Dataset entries
════════

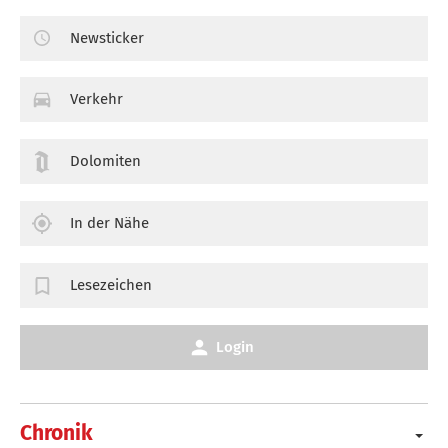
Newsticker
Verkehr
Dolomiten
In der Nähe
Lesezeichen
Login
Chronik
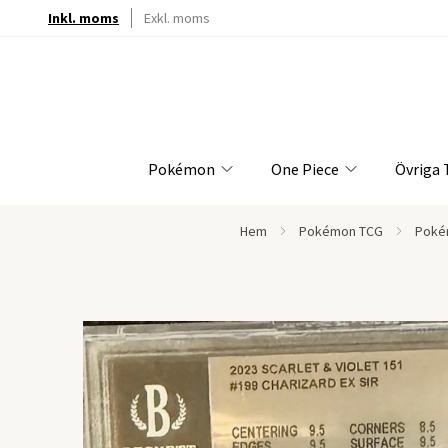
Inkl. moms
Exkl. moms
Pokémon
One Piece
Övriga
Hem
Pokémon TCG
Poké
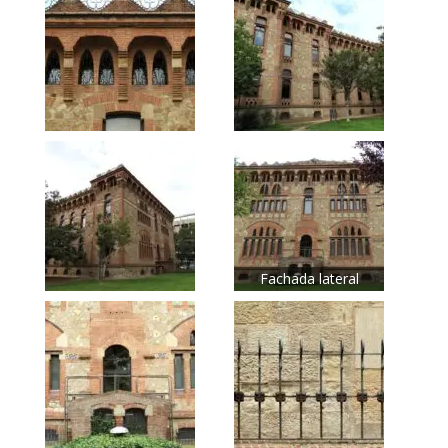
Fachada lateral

════════

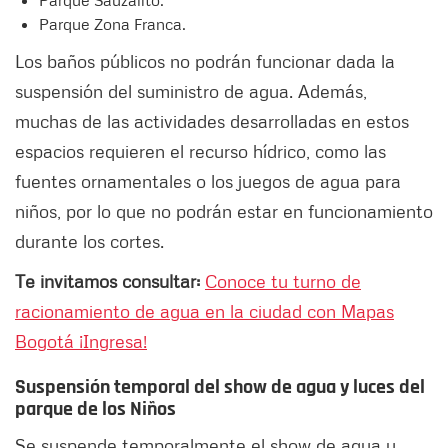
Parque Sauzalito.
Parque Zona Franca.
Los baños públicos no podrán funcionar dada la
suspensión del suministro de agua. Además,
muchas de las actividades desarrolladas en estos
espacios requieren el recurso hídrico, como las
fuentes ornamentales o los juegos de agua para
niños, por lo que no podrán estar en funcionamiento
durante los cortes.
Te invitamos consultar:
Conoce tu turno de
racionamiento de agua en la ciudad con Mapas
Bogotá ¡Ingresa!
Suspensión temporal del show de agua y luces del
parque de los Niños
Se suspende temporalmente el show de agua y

════════

> [WHAT THIS TASK INVOLVES] An exact copy of the lines above, from the one containing "fuentes ornamentales o" through the one containing "Se suspende temporalmente el show de agua y", is the whole of the answer.

> [OUTPUT OF THE TASK]
fuentes ornamentales o los juegos de agua para
niños, por lo que no podrán estar en funcionamiento
durante los cortes.
Te invitamos consultar:
Conoce tu turno de
racionamiento de agua en la ciudad con Mapas
Bogotá ¡Ingresa!
Suspensión temporal del show de agua y luces del
parque de los Niños
Se suspende temporalmente el show de agua y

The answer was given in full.